Tuesday, September 25, 2012

Just Joyce

Joyce at the Grocery Store


So Gee Whiz, I went to the grocery store today, and was bombarded by all these pronouncements on these freakin products: Gluten Free! No Trans Fat! No Hydrogenated Oil! And Jiminy Christmas, this is on a freakin bag of potato chips. And what does kettle cooked mean? Can anyone tell me that please? You mean to tell me these huge corporations, these Lays, and Cape Cod Potato Chips have kettles actually cooking in their huge factories, I DON'T THINK SO!
So everywhere I look in the grocery store, it's like Gluten Free! And I'm thinking, who the hell cares? I don't know what it is, in or out of me. And all these people are like, oh no I have gluten allergies, and my kids have gluten allergies. What? How do you even know that? When were you and gluten even in the same room, just you two that you could come up with that conclusion. So you happy? You got everything gluten free, but now America's got all these obese humans, so if you ask me, we don't have a problem with gluten, we got a problem with gluttons! As far as trans fat goes, I don't know what that is, but I think potato chips should probably have it. I work hard for this bod, and I like to give myself a little treat at the end of the day or in the middle of the night or first thing in the morning, or whatever, and a bag of potato chips usually does the trick, so does ice cream, or cookies or a chocolate bar. But now thanks to these bratty little kids and whiny assholes all my treats seem to be gluten and transfat and hydro....androgynous......hydrogen oil free. So it's like I can't help but feel like something is missing. I never worried about that crap 25 years ago, and it was delicious, but now that I am being told it's missing, I can't help but feel cheated!
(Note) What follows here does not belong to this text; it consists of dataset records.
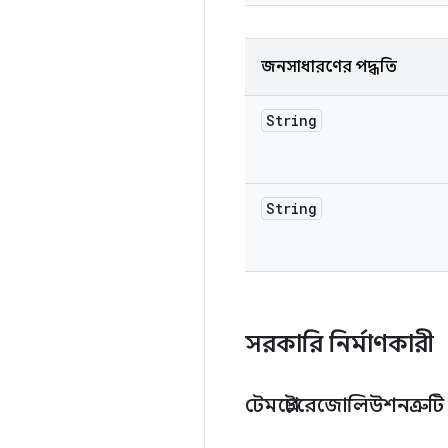
জনসাধারণের পদ্ধতি
String
String
সরকারি নির্মাণকারী
টেমপ্লেটরেজোলিউশনত্রুট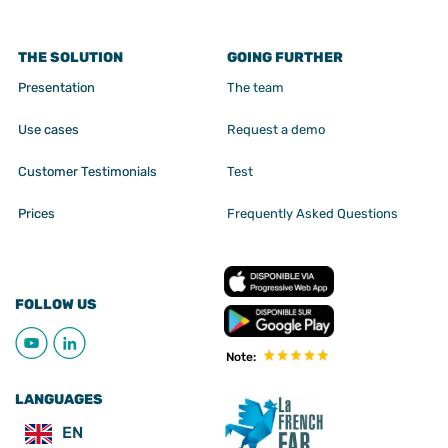
THE SOLUTION
GOING FURTHER
Presentation
The team
Use cases
Request a demo
Customer Testimonials
Test
Prices
Frequently Asked Questions
FOLLOW US
Note:
LANGUAGES
EN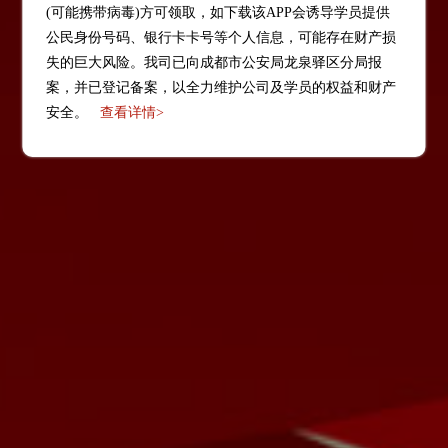
(可能携带病毒)方可领取，如下载该APP会诱导学员提供
公民身份号码、银行卡卡号等个人信息，可能存在财产损
失的巨大风险。我司已向成都市公安局龙泉驿区分局报
案，并已登记备案，以全力维护公司及学员的权益和财产
安全。
查看详情>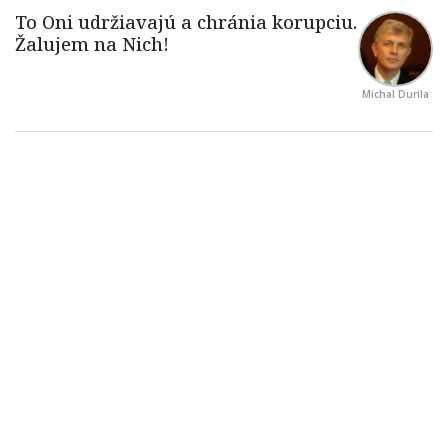
Michal Durila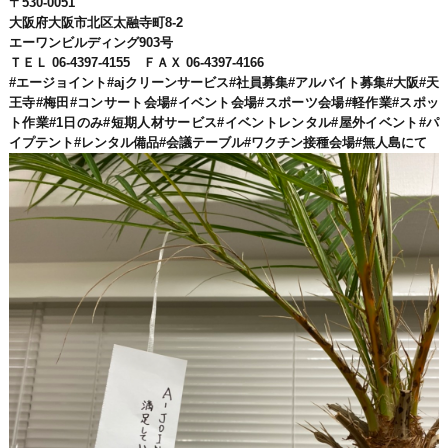
〒530-0051
大阪府大阪市北区太融寺町8-2
エーワンビルディング903号
ＴＥＬ 06-4397-4155 ＦＡＸ 06-4397-4166
#エージョイント#ajクリーンサービス#社員募集#アルバイト募集#大阪#天
王寺#梅田#コンサート会場#イベント会場#スポーツ会場#軽作業#スポッ
ト作業#1日のみ#短期人材サービス#イベントレンタル#屋外イベント#パ
イプテント#レンタル備品#会議テーブル#ワクチン接種会場#無人島にて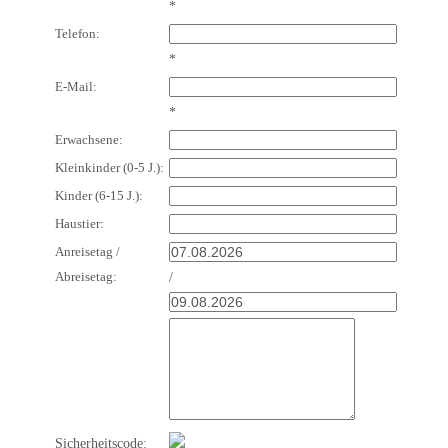
*
Telefon:
*
E-Mail:
*
Erwachsene:
Kleinkinder (0-5 J.):
Kinder (6-15 J.):
Haustier:
Anreisetag /
Abreisetag:
/
Sicherheitscode: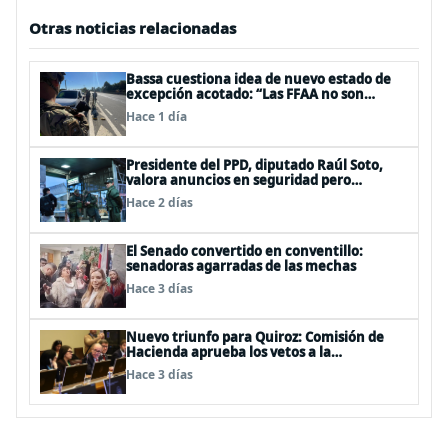
Otras noticias relacionadas
Bassa cuestiona idea de nuevo estado de
excepción acotado: “Las FFAA no son
policías”
Hace 1 día
Presidente del PPD, diputado Raúl Soto,
valora anuncios en seguridad pero
advierte ausencia clave: alzamiento del
Hace 2 días
secreto bancario
El Senado convertido en conventillo:
senadoras agarradas de las mechas
Hace 3 días
Nuevo triunfo para Quiroz: Comisión de
Hacienda aprueba los vetos a la
Megarreforma
Hace 3 días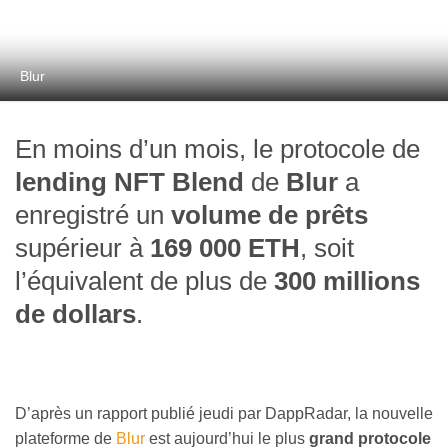
Blur
En moins d’un mois, le protocole de
lending NFT
Blend
de
Blur
a
enregistré un
volume de prêts
supérieur à
169 000 ETH
, soit
l’équivalent de plus de
300 millions
de dollars
.
D’après un rapport publié jeudi par DappRadar, la nouvelle
plateforme de
Blur
est aujourd’hui le plus
grand protocole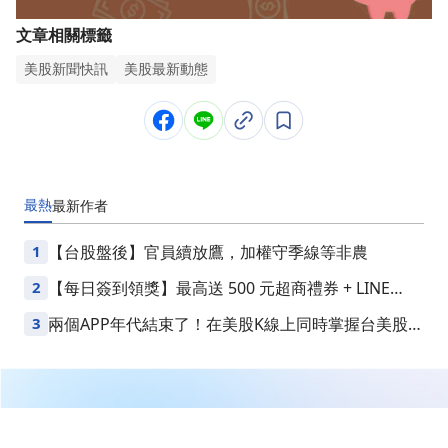
文章相關標籤
美股新聞快訊
美股最新動態
最熱
最新
作者
1
【台股盤後】官員續放鷹，加權守季線等非農
2
【每日簽到領獎】最高送 500 元超商禮券 + LINE
Points
3
兩個APP年代結束了！在美股K線上同時掌握台美股損
益
繼續閱讀下一篇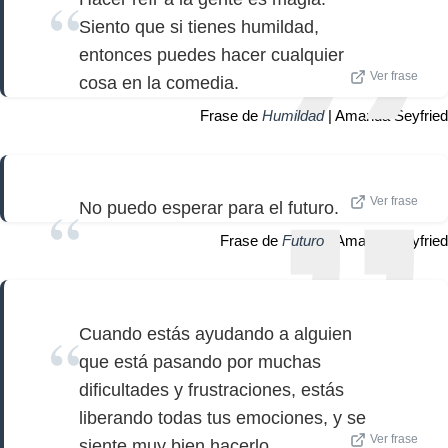
Siento que si tienes humildad,
entonces puedes hacer cualquier
Ver frase
cosa en la comedia.
Frase de
Humildad
| Amanda Seyfried
Ver frase
No puedo esperar para el futuro.
Frase de
Futuro
| Amanda Seyfried
Cuando estás ayudando a alguien
que está pasando por muchas
dificultades y frustraciones, estás
liberando todas tus emociones, y se
Ver frase
siente muy bien hacerlo.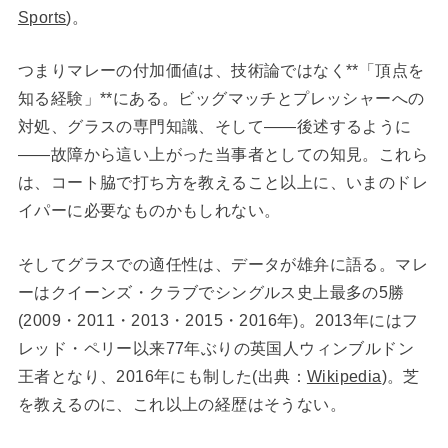
Sports
)。
つまりマレーの付加価値は、技術論ではなく**「頂点を
知る経験」**にある。ビッグマッチとプレッシャーへの
対処、グラスの専門知識、そして——後述するように
——故障から這い上がった当事者としての知見。これら
は、コート脇で打ち方を教えること以上に、いまのドレ
イパーに必要なものかもしれない。
そしてグラスでの適任性は、データが雄弁に語る。マレ
ーはクイーンズ・クラブでシングルス史上最多の5勝
(2009・2011・2013・2015・2016年)。2013年にはフ
レッド・ペリー以来77年ぶりの英国人ウィンブルドン
王者となり、2016年にも制した(出典：
Wikipedia
)。芝
を教えるのに、これ以上の経歴はそうない。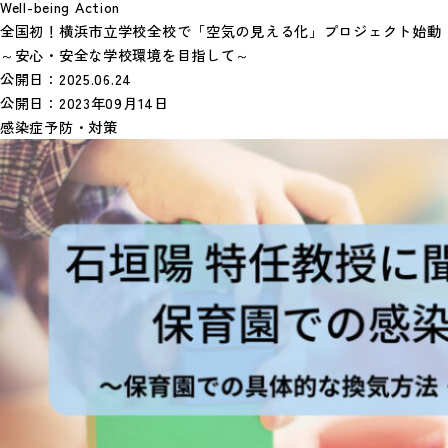
Well-being Action
全国初！横浜市立学校全校で「空気の見える化」プロジェクト始動
～安心・安全な学校環境を目指して～
公開日：
2025.06.24
公開日：
2023年09月14日
感染症予防・対策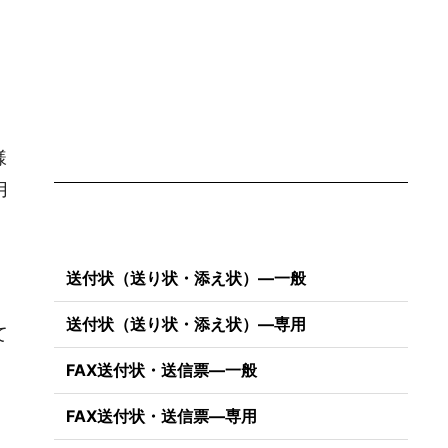
様
用
送付状（送り状・添え状）―一般
送付状（送り状・添え状）―専用
て
FAX送付状・送信票―一般
FAX送付状・送信票―専用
And so I also think I know why everyone is so freakin fat, because, you got all these "healthy" labels on junk food, and I don't care how much gluten and oil is taken out of it, it's still crap, but people think they can just eat it regularly, like hourly, because oh it's so healthy, look ma, no gluten. And you know, not everyone is as lucky as me, I have a speedy metabolism thanks to mile high coke binges in the eighties. I can eat three Denny's Grand Slam Breakfasts and not gain a pound. It's true, I tried it before. So I give gluten free and all that other crap half a cat paw for good intentions but 5 judgemental eye rolls for freakin up my day!